Admissible functional modules

The nonexec attribute allows us to include arbitrary equations or memberships, conditional or not, in a functional module and likewise in a functional theory (see Section 6.3.1). Any such statement is then disregarded for purposes of execution by the Maude engine: it can only be used in a controlled way at the metalevel. But what about all the other statements? That is, what requirements should be imposed on executable equations and memberships so that they can be given an operational interpretation and can be executed by the Maude engine?
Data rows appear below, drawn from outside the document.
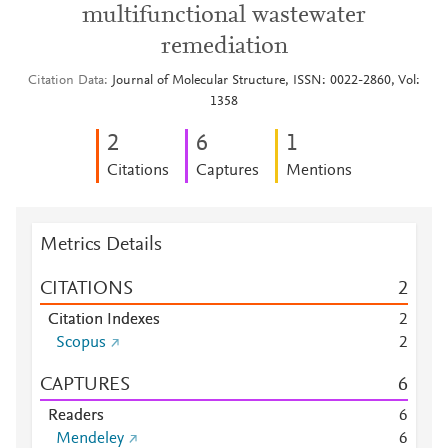
multifunctional wastewater
remediation
Citation Data
Journal of Molecular Structure, ISSN: 0022-2860, Vol:
1358
2
6
1
Citations
Captures
Mentions
Metrics Details
CITATIONS
2
Citation Indexes
2
Scopus
2
CAPTURES
6
Readers
6
Mendeley
6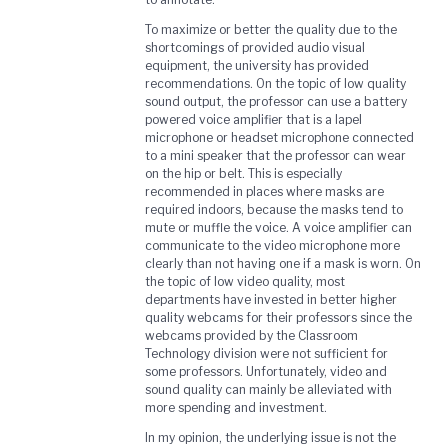
To maximize or better the quality due to the
shortcomings of provided audio visual
equipment, the university has provided
recommendations. On the topic of low quality
sound output, the professor can use a battery
powered voice amplifier that is a lapel
microphone or headset microphone connected
to a mini speaker that the professor can wear
on the hip or belt. This is especially
recommended in places where masks are
required indoors, because the masks tend to
mute or muffle the voice. A voice amplifier can
communicate to the video microphone more
clearly than not having one if a mask is worn. On
the topic of low video quality, most
departments have invested in better higher
quality webcams for their professors since the
webcams provided by the Classroom
Technology division were not sufficient for
some professors. Unfortunately, video and
sound quality can mainly be alleviated with
more spending and investment.
In my opinion, the underlying issue is not the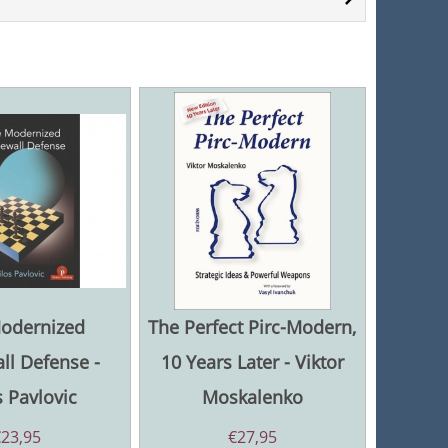
odernized
The Perfect Pirc-Modern,
ll Defense -
10 Years Later - Viktor
 Pavlovic
Moskalenko
€
23,95
€
27,95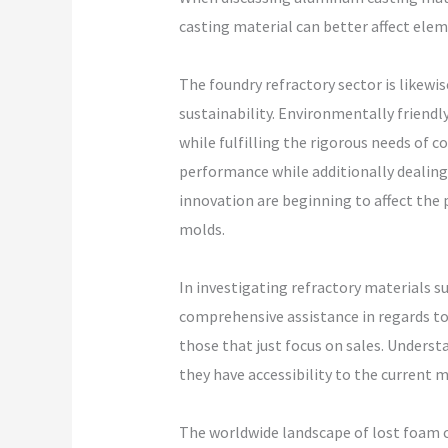
casting material can better affect elem
The foundry refractory sector is likew
sustainability. Environmentally friendl
while fulfilling the rigorous needs of
performance while additionally dealing 
innovation are beginning to affect the 
molds.
In investigating refractory materials su
comprehensive assistance in regards to 
those that just focus on sales. Underst
they have accessibility to the current 
The worldwide landscape of lost foam ca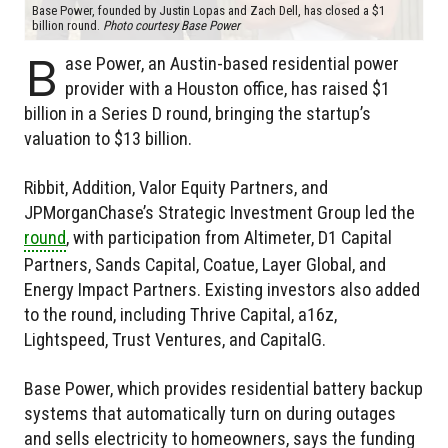
Base Power, founded by Justin Lopas and Zach Dell, has closed a $1
billion round.
Photo courtesy Base Power
B
ase Power, an Austin-based residential power
provider with a Houston office, has raised $1
billion in a Series D round, bringing the startup’s
valuation to $13 billion.
Ribbit, Addition, Valor Equity Partners, and
JPMorganChase’s Strategic Investment Group led the
round
, with participation from Altimeter, D1 Capital
Partners, Sands Capital, Coatue, Layer Global, and
Energy Impact Partners. Existing investors also added
to the round, including Thrive Capital, a16z,
Lightspeed, Trust Ventures, and CapitalG.
Base Power, which provides residential battery backup
systems that automatically turn on during outages
and sells electricity to homeowners, says the funding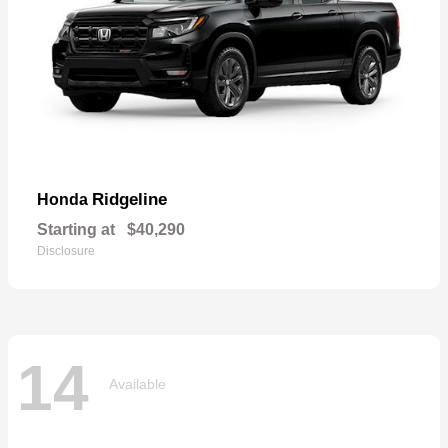
Ridgeline
Honda
Starting at
$40,290
Disclosure
14
Available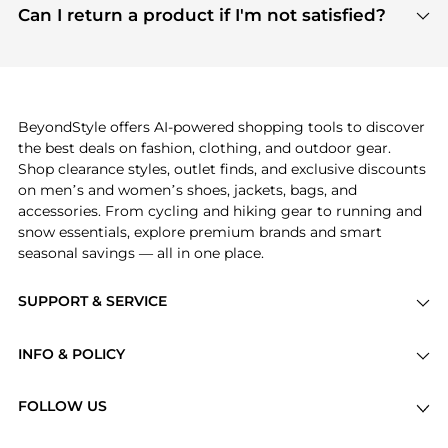
payment links are PCI certified, and we partner
Can I return a product if I'm not satisfied?
save more while shopping.
with major payment providers like Visa, Mastercard,
Return policies vary by seller. We recommend
American Express, Discover, and Stripe, all of which
checking the specific return policy for each
use state-of-the-art technology to protect your
product before making a purchase. If you have any
payment data and ensure a smooth and secure
issues, our customer support team is here to help.
checkout process.
BeyondStyle offers AI-powered shopping tools to discover
the best deals on fashion, clothing, and outdoor gear.
Shop clearance styles, outlet finds, and exclusive discounts
on men’s and women’s shoes, jackets, bags, and
accessories. From cycling and hiking gear to running and
snow essentials, explore premium brands and smart
seasonal savings — all in one place.
SUPPORT & SERVICE
Price Drops
INFO & POLICY
Categories
Privacy Policy
Brands
FOLLOW US
Terms of Service
Stores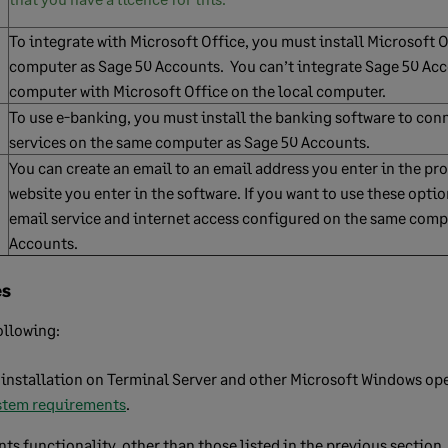
To integrate with Microsoft Office, you must install Microsoft 
computer as Sage 50 Accounts. You can’t integrate Sage 50 Ac
computer with Microsoft Office on the local computer.
To use e-banking, you must install the banking software to con
services on the same computer as Sage 50 Accounts.
You can create an email to an email address you enter in the pr
website you enter in the software. If you want to use these opti
email service and internet access configured on the same comp
Accounts.
es
ollowing:
installation on Terminal Server and other Microsoft Windows op
stem requirements
.
ts functionality, other than those listed in the previous section.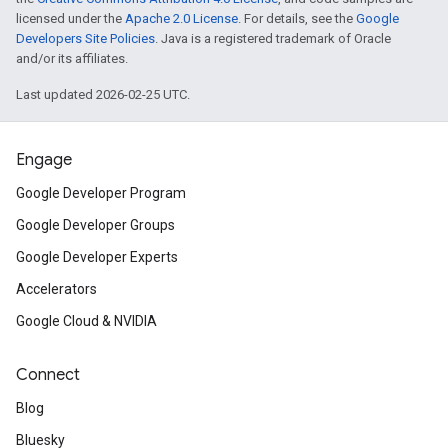
licensed under the
Apache 2.0 License
. For details, see the
Google
Developers Site Policies
. Java is a registered trademark of Oracle
and/or its affiliates.
Last updated 2026-02-25 UTC.
Engage
Google Developer Program
Google Developer Groups
Google Developer Experts
Accelerators
Google Cloud & NVIDIA
Connect
Blog
Bluesky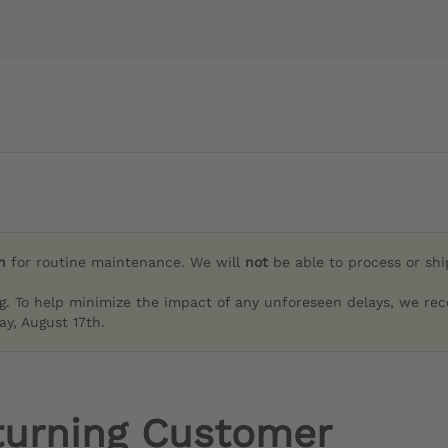
h
for routine maintenance. We will
not
be able to process or sh
g. To help minimize the impact of any unforeseen delays, we re
y, August 17th.
turning Customer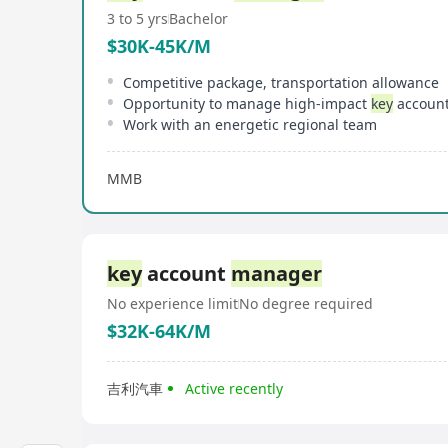
3 to 5 yrs
Bachelor
$30K-45K/M
Competitive package, transportation allowance
Opportunity to manage high-impact
key
accounts with st
Work with an energetic regional team
MMB
key
account
manager
No experience limit
No degree required
$32K-64K/M
吉利汽車
Active recently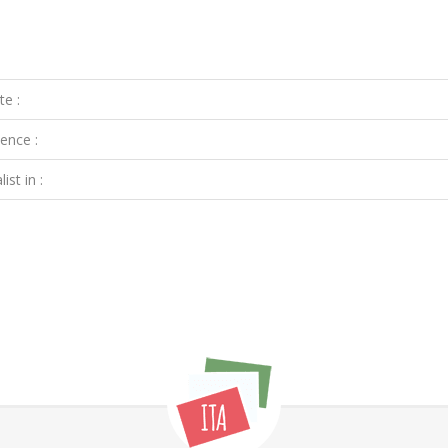
te :
ence :
ist in :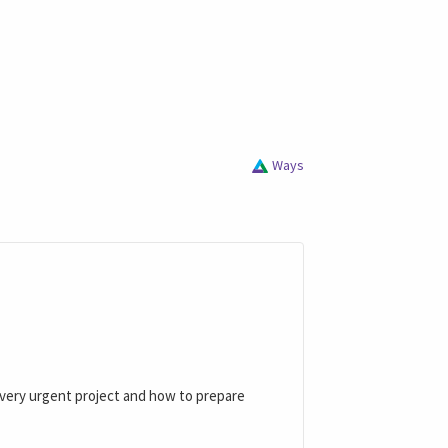
Ways
a very urgent project and how to prepare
The intuitive idea is that we want to use such equations as simplification rules from left to right to reach a single final result or canonical form. For this purpose, the executable equations and memberships (that is, all statements not having the nonexec attribute) should be Church-Rosser and terminating (modulo the equational attributes declared in the module) in the sense explained in Section 4.7 below. This guarantees that, given a term $t$, all chains of equational simplification using those equations and memberships end in a unique canonical form (again, modulo the equational attributes). Furthermore, under the preregularity assumption (see Section 3.8), such a canonical form has the smallest sort possible in the subsort ordering.

The traditional requirement in this context is that, given a conditional equation^4.12 the set of variables appearing in $t$ contains those appearing in both $t'$ and in the conditions $C_{i}$. In Maude, this requirement is relaxed to support matching equations in conditions (see Section 4.3) which can introduce new variables not present in $t$. Specifically, all executable conditional equations in a Maude functional module M have to satisfy the following admissibility requirements, ensuring that all the extra variables will become instantiated by matching:

1. 
   
   $$\displaystyle{\mathit{vars}(t') \subseteq \mathit{vars}(t) \cup \bigcup_{j=1}^{n} \mathit{vars}(C_j).}$$
   
   

2. If $C_i$ is an equation $u_i = u'_i$ or a membership $u_i : s$, then
   
   $$\mathit{vars}(C_i) \subseteq \mathit{vars}(t) \cup \bigcup_{j=1}^{i-1} \mathit{vars}(C_j).$$
   
   

3. If $C_i$ is a matching equation $u_i:= u'_i$, then $u_i$ is an M-pattern and
   
   $$\mathit{vars}(u'_i) \subseteq \mathit{vars}(t) \cup \bigcup_{j=1}^{i-1} \mathit{vars}(C_j).$$
   
   

In a similar way, all executable conditional memberships must satisfy conditions 2-3 above.

In summary, therefore, we expect all executable equations and memberships in a functional module (and also in a system module) to be Church-Rosser and terminating (see Section 4.7 below, and [7, Section 10.1]) and to satisfy the above admissibility requirements.